How severe does this issue affect your experience of using Ray?

  • High: It blocks me to complete my task.

Hi,
I am attempting to do an HPO using RayTune on a Soft-Actor-Critic RL agent that is being trained on a custom environment. I am using ray version 2.40 and my python version is 3.11.

       sac_config = (
            SACConfig()
            .environment(env = Env.custom_env,
                         env_config=env_config,
                         disable_env_checking=True)
            .env_runners(num_env_runners=5,
                         num_gpus_per_env_runner=0,
                         num_cpus_per_env_runner=2)
            .learners(num_learners=1,
                      num_gpus_per_learner=0.25
                      )
            .framework("torch")
            .training(                      
                      initial_alpha=0.2,
                      target_entropy='auto',
                      twin_q=True
            )
        )

        # Define the search space
        search_space = {
            "gamma": tune.uniform(0.9, 0.999),  # Discount factor
            "actor_lr": tune.loguniform(1e-5, 1e-3),  # Learning rate
            "critic_lr": tune.loguniform(1e-5, 1e-3),  # Learning rate
            "train_batch_size": tune.choice([128, 256, 512]),  # Batch size
            "tau": tune.uniform(0.005, 0.05),  # Soft update coefficient
        }

        search_alg = OptunaSearch(
            metric="episode_reward_mean",
            mode="max"
        )

         # ASHA scheduler for early stopping
        asha_scheduler = ASHAScheduler(
            metric="episode_reward_mean",
            mode="max",
            max_t=150,
            grace_period=100,
            reduction_factor=2,
        )

        tuner = tune.Tuner(
            "SAC",
            param_space={**sac_config.to_dict(), **search_space},
            tune_config=TuneConfig(               
                num_samples=1,  # Number of trials
                search_alg=search_alg,
                scheduler=asha_scheduler,  # Use ASHA for early stopping
                max_concurrent_trials=4,
            )
        )

When I run the above code I get the error :

ValueError: Trial returned a result which did not include the specified metric(s) `episode_reward_mean` that `AsyncHyperBandScheduler` expects 

I looked at the result json and saw that there was no key which indicated anything that looked like a reward or “return”. I am guessing something changed in Ray 2.40.

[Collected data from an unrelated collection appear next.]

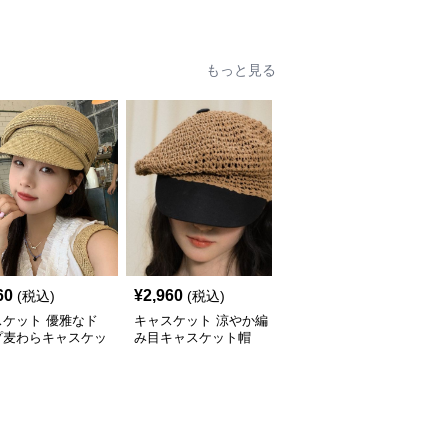
ット帽
ャスケット
もっと見る
60
¥
2,960
¥
3,800
(税込)
(税込)
(税込)
スケット 優雅なド
キャスケット 涼やか編
キャスケット 上品な洗
プ麦わらキャスケッ
み目キャスケット帽
練キャスケット帽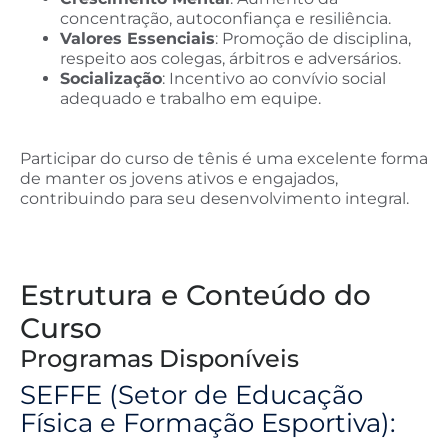
concentração, autoconfiança e resiliência.
Valores Essenciais
: Promoção de disciplina,
respeito aos colegas, árbitros e adversários.
Socialização
: Incentivo ao convívio social
adequado e trabalho em equipe.
Participar do curso de tênis é uma excelente forma
de manter os jovens ativos e engajados,
contribuindo para seu desenvolvimento integral.
Estrutura e Conteúdo do
Curso
Programas Disponíveis
SEFFE (Setor de Educação
Física e Formação Esportiva):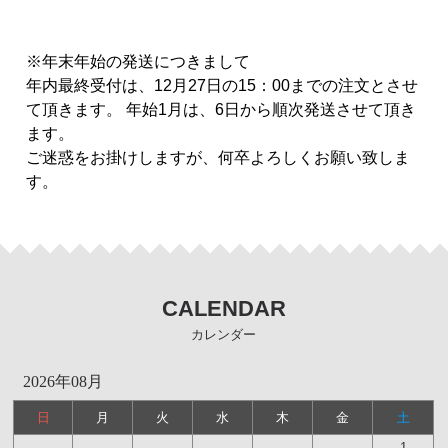
※年末年始の発送につきまして
年内最終受付は、12月27日の15：00までの注文とさせ
て頂きます。 年始1月は、6日から順次発送させて頂き
ます。
ご迷惑をお掛けしますが、何卒よろしくお願い致しま
す。
CALENDAR
カレンダー
2026年08月
日
月
火
水
木
金
土
1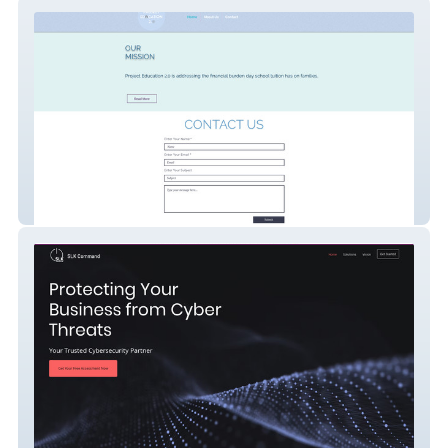
Project EDU Website
Slk Command 2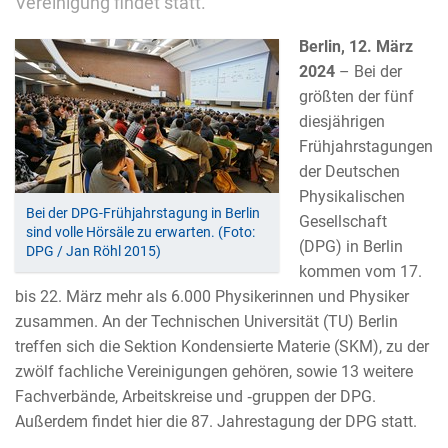
Vereinigung findet statt.
Berlin, 12. März
2024
– Bei der
größten der fünf
diesjährigen
Frühjahrstagungen
der Deutschen
Physikalischen
Bei der DPG-Frühjahrstagung in Berlin
Gesellschaft
sind volle Hörsäle zu erwarten. (Foto:
(DPG) in Berlin
DPG / Jan Röhl 2015)
kommen vom 17.
bis 22. März mehr als 6.000 Physikerinnen und Physiker
zusammen. An der Technischen Universität (TU) Berlin
treffen sich die Sektion Kondensierte Materie (SKM), zu der
zwölf fachliche Vereinigungen gehören, sowie 13 weitere
Fachverbände, Arbeitskreise und ‑gruppen der DPG.
Außerdem findet hier die 87. Jahrestagung der DPG statt.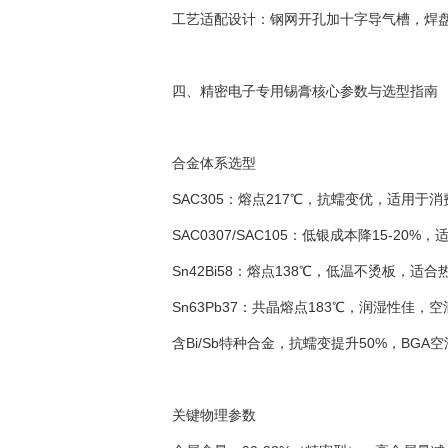
工艺适配设计：钢网开孔加十字导气槽，焊
四、精密电子专用锡膏核心参数与选型指南
合金体系选型
SAC305：熔点217℃，抗蠕变优，适用于消
SAC0307/SAC105：低银成本降15-20%
Sn42Bi58：熔点138℃，低温不烫板，适合
Sn63Pb37：共晶熔点183℃，润湿性佳，空
含Bi/Sb特种合金，抗蠕变提升50%，BGA空洞率
关键物理参数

The exact same code ran without a glitch when using Ray 2.10 (Although I did have to remove the env_runners and learners from the config as Ray 2.10 does not have learners and runners)

Hoping one of you guys can help me out with this. :slight_smile:

In recent versions of rllib the metric was renamed to episode_return_mean.

So I renamed it to episode_return_mean and I get the same error:

ValueError: Trial returned a result which did not include the specified metric(s) `episode_return_mean` that `AsyncHyperBandScheduler` expects. Make sure your calls to `tune.report()` include the metric, or set the TUNE_DISABLE_STRICT_METRIC_CHECKING environment variable to 1

I did closely inspect the created config dict and indeed there was no instance of any kind of “return” or “reward”.

Also I should note that I had to remove specifying env_runners and learners in my sac_config as that raised a separate error where the actor kept getting killed during it’s creation.

I suspect that because I am not explicitly setting the env_runners and that episode_return_mean is a key inside env_runners, this error of ValueError: .....episode_return_mean is popping up

@araman5,

The most straightforward way of checking this will be to do something like this.

algo=sac_config.build()
results=algo.train() 
print(results) 

Find the metric you are interested in that was printed to the terminal and use that.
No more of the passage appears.